◆ PROBLEM REQUIREMENTS ◆
Every line of the records below that has the word "теңіз" should be copied.

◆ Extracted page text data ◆
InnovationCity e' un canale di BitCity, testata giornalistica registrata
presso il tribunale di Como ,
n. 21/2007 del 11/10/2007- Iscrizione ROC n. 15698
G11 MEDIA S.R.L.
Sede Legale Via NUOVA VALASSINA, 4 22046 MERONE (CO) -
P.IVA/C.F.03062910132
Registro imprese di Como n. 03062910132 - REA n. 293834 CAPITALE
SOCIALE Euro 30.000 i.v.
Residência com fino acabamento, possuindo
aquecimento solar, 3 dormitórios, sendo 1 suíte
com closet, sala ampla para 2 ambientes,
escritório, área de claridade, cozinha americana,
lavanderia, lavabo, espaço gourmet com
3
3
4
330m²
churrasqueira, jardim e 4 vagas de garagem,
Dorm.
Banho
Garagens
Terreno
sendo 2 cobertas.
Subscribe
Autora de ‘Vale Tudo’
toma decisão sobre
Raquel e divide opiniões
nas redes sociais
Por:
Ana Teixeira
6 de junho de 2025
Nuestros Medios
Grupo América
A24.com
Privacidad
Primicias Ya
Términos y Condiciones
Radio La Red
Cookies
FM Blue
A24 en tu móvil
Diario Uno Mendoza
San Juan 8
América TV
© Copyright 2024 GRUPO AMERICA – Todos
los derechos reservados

* * *

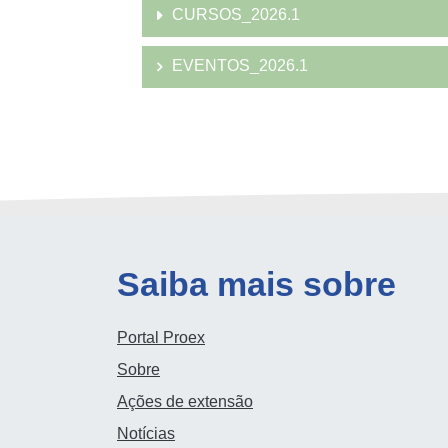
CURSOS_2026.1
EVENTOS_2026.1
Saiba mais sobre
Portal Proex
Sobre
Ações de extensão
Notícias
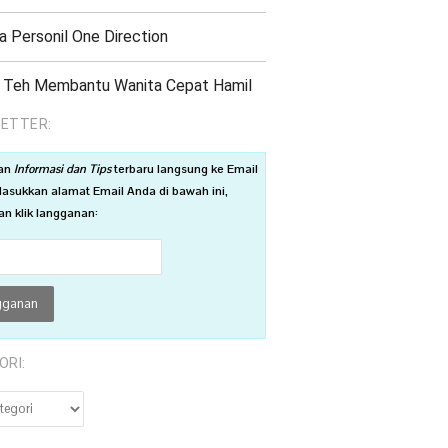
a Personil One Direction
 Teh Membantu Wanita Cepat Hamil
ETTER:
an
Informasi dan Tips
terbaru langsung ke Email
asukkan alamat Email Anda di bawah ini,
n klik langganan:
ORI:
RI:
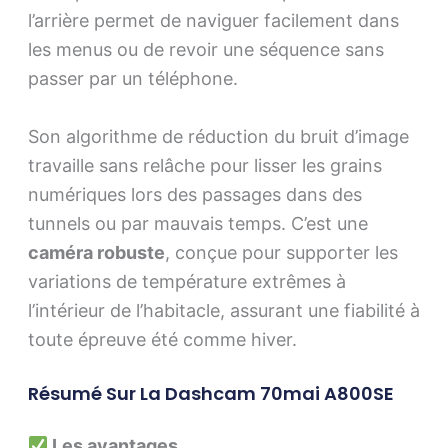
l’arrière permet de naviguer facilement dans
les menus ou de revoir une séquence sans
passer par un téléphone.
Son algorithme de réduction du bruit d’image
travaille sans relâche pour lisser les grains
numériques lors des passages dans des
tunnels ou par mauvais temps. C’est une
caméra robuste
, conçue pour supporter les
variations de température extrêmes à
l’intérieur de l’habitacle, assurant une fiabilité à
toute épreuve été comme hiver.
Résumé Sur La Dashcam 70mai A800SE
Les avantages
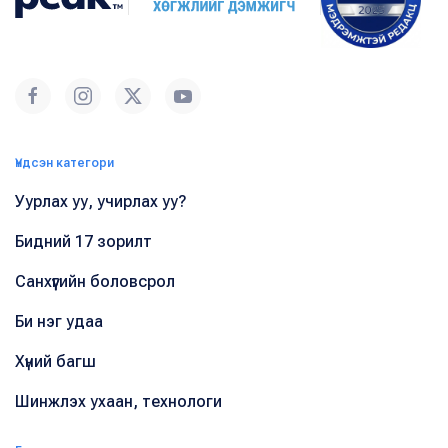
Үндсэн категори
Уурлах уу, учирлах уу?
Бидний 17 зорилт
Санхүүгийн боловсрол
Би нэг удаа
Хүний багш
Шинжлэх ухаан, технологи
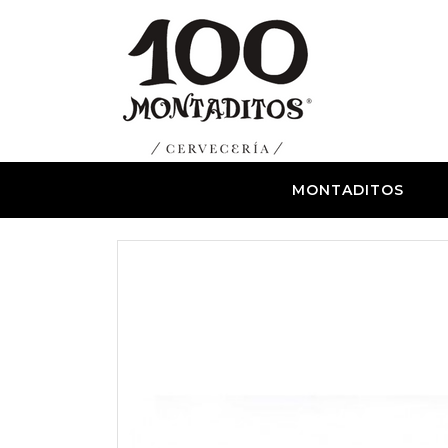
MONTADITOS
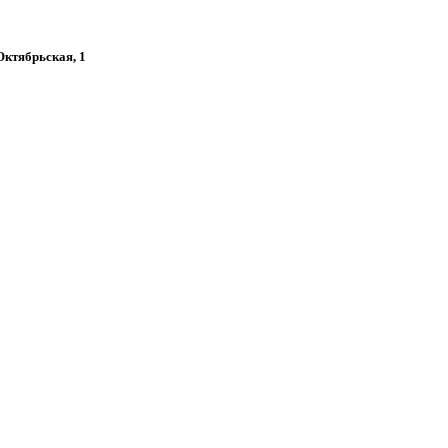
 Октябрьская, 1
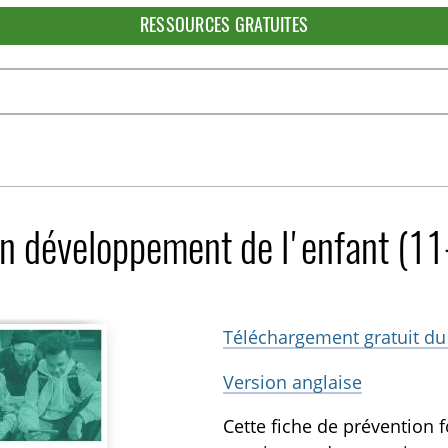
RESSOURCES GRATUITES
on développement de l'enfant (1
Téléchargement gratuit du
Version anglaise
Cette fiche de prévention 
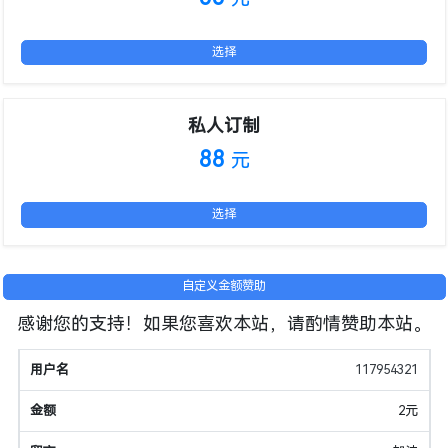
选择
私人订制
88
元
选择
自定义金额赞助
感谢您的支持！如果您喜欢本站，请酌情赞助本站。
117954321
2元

* * *

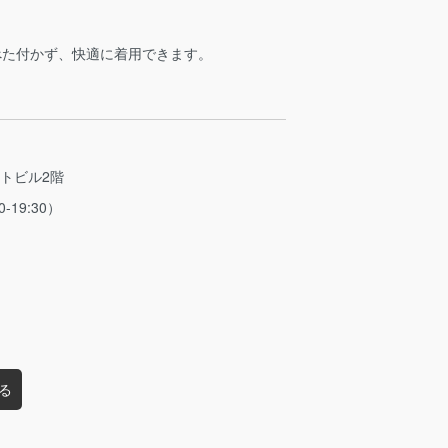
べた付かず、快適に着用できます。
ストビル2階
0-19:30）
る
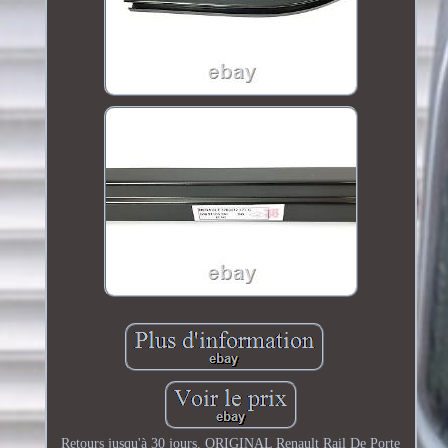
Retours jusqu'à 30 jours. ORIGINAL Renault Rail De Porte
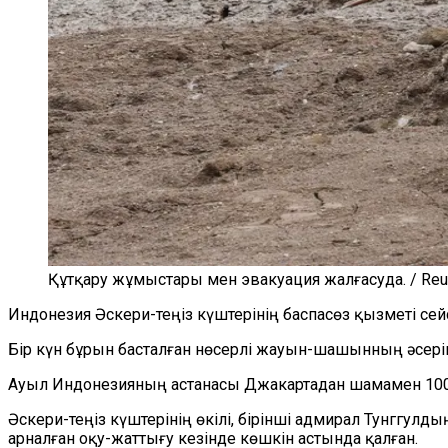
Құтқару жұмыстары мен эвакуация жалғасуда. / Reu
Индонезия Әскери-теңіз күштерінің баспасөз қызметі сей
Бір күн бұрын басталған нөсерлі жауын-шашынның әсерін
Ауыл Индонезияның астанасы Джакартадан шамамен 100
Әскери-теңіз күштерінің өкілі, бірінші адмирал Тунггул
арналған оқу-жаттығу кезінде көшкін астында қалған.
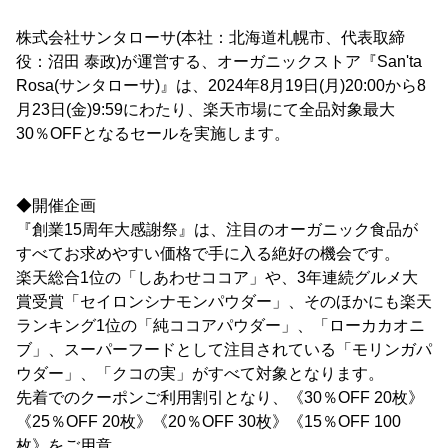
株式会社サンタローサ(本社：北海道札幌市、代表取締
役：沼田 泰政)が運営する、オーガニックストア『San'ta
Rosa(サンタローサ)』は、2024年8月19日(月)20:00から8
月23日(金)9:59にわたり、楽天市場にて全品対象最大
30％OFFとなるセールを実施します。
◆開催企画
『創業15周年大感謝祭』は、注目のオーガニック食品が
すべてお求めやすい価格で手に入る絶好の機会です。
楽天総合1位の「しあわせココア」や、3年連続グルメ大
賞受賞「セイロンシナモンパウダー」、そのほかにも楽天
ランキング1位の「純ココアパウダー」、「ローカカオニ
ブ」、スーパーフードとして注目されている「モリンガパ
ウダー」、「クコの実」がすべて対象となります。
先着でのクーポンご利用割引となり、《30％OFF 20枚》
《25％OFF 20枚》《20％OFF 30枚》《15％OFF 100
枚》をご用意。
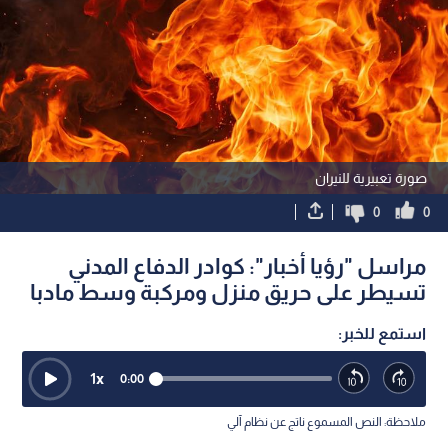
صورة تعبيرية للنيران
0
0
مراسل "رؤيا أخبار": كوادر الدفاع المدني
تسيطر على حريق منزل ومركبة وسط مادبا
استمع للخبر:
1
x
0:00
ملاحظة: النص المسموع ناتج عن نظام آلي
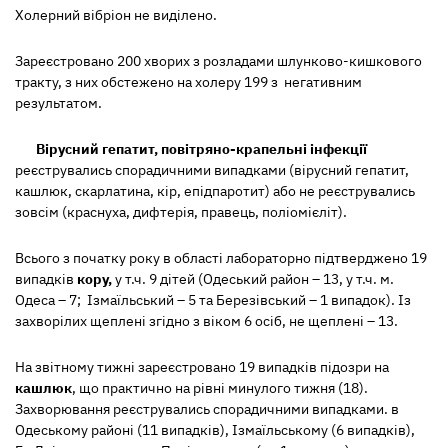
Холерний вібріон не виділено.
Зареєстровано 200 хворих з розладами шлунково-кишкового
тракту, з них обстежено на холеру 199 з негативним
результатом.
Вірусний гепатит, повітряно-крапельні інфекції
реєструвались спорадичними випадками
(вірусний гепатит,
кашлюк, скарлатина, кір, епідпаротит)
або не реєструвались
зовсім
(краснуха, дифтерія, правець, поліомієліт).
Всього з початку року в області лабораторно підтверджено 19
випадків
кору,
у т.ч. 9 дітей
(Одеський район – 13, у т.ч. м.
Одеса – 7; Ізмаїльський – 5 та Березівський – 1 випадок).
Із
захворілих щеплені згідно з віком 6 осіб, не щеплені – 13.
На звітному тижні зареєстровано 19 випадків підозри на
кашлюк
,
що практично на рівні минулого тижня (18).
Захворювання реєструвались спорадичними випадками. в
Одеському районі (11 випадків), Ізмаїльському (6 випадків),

◆ FINISHED EXERCISE ◆
Индонезия Әскери-теңіз күштерінің баспасөз қызметі сей
Әскери-теңіз күштерінің өкілі, бірінші адмирал Тунггул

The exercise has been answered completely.